Abstract
1- Introduction
2- Related work
3- System model
4- The probabilistic IDS
5- Experimental evaluation
6- Discussion
7- Conclusions
References
Abstract
The Electric Vehicles (EVs) market has seen rapid growth recently despite the anxiety about driving range. Recent proposals have explored charging EVs on the move, using dynamic wireless charging that enables power exchange between the vehicle and the grid while the vehicle is moving. Specifically, part of the literature focuses on the intelligent routing of EVs in need of charging. Inter-Vehicle communications (IVC) play an integral role in intelligent routing of EVs around a static charging station or dynamic charging on the road network. However, IVC is vulnerable to a variety of cyber attacks such as spoofing. In this paper, a probabilistic cross-layer Intrusion Detection System (IDS), based on Machine Learning (ML) techniques, is introduced. The proposed IDS is capable of detecting spoofing attacks with more than 90% accuracy. The IDS uses a new metric, Position Verification using Relative Speed (PVRS), which seems to have a significant effect in classification results. PVRS compares the distance between two communicating nodes that is observed by On-Board Units (OBU) and their estimated distance using the relative speed value that is calculated using interchanged signals in the Physical (PHY) layer.
Introduction
Two of the main prohibiting factors for the adoption of the Electric Vehicles (EVs) across Europe are the driving range (i.e. the distance the vehicle can cover before it needs to recharge), and the lack of supporting charging infrastructure. One solution to these pivotal factors would be the implementation of stochastic optimisation techniques for the charging procedure of EVs [1]. However, this research area has specific limitations regarding the optimal placement of charging stations in a city, queue stability issues, especially when few charging stations must facilitate a large number of requests, among others. Furthermore, the deployment of charging infrastructure requires changes to the existing civil infrastructure, which are costly and take a long time to implement. To overcome these prohibiting factors, it is important that novel and cost-effective approaches to help in the adoption of EVs are proposed. A novel solution initially proposed in Refs. [2,3] to increase the driving range of EVs is the use of city buses as energy sources on the move. The EVs can make efficient use of Mobile Energy Disseminators (MED), which operate as mobile charging stations, and Static Charging Stations (SCS) [2]. The role of a MED can be taken over by city buses that follow a predefined route across the city.
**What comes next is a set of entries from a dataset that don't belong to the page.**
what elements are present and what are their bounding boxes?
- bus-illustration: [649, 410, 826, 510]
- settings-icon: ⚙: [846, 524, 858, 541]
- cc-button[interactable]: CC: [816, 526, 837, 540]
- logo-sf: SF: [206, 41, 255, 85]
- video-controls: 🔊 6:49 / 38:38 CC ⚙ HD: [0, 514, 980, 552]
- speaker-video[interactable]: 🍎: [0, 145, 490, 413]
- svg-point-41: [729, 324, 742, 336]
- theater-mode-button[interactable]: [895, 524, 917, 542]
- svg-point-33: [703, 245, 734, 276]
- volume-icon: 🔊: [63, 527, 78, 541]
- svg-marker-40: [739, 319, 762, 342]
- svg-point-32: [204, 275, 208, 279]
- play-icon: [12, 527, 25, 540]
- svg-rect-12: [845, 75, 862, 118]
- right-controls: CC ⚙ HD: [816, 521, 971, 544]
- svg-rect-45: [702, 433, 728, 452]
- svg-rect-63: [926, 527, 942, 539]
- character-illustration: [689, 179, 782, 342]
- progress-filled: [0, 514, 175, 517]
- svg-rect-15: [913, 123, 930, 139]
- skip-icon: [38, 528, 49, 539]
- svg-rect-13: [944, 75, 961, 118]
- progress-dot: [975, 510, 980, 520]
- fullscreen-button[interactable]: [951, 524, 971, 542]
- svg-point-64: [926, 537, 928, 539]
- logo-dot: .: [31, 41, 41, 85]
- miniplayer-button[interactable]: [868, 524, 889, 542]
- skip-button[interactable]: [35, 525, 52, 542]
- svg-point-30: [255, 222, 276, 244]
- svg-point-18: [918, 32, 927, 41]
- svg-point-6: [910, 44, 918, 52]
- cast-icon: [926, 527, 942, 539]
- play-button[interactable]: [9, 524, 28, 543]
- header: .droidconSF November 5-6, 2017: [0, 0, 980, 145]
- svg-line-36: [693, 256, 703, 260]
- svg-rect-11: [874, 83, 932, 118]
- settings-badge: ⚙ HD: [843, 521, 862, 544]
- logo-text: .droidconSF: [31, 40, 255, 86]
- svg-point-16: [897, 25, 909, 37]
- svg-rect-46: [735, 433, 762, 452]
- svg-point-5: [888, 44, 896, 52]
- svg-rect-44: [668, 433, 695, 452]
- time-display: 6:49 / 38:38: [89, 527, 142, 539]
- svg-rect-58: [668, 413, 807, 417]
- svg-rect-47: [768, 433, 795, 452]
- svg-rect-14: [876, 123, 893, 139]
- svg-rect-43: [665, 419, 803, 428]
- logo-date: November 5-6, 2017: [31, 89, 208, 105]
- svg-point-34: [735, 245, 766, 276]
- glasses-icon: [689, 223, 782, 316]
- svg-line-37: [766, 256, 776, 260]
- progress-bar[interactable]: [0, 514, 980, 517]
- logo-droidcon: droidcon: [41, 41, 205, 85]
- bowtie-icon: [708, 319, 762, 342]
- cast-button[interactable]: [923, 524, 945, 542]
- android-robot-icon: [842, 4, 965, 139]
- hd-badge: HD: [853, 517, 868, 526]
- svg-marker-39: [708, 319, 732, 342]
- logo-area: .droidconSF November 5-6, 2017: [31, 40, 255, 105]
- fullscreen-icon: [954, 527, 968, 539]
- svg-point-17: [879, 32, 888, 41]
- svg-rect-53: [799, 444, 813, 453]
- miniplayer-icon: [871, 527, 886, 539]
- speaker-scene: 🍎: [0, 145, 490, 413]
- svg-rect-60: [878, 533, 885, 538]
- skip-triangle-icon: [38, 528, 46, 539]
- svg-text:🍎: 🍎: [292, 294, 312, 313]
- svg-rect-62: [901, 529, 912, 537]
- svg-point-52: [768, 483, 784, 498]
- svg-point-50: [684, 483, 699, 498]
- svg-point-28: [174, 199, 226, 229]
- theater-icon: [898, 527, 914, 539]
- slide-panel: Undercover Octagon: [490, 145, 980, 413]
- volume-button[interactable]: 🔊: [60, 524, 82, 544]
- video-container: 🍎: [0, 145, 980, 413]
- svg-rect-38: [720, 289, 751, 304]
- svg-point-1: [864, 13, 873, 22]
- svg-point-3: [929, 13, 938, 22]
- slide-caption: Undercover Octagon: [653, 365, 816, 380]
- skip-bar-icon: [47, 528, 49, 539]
Inner-city busses repeatedly move along a predefined route. An EV can establish a communication with a MED and approach it at a specific location along the predefined route to complete the charging process. The proposed method exploits Inter-Vehicle Communication (IVC) in order to eco-route EVs. This innovative approach drives the investigation towards integrated solutions that allow EVs to charge while moving through the city, without the need for a significant change in the existing road infrastructure.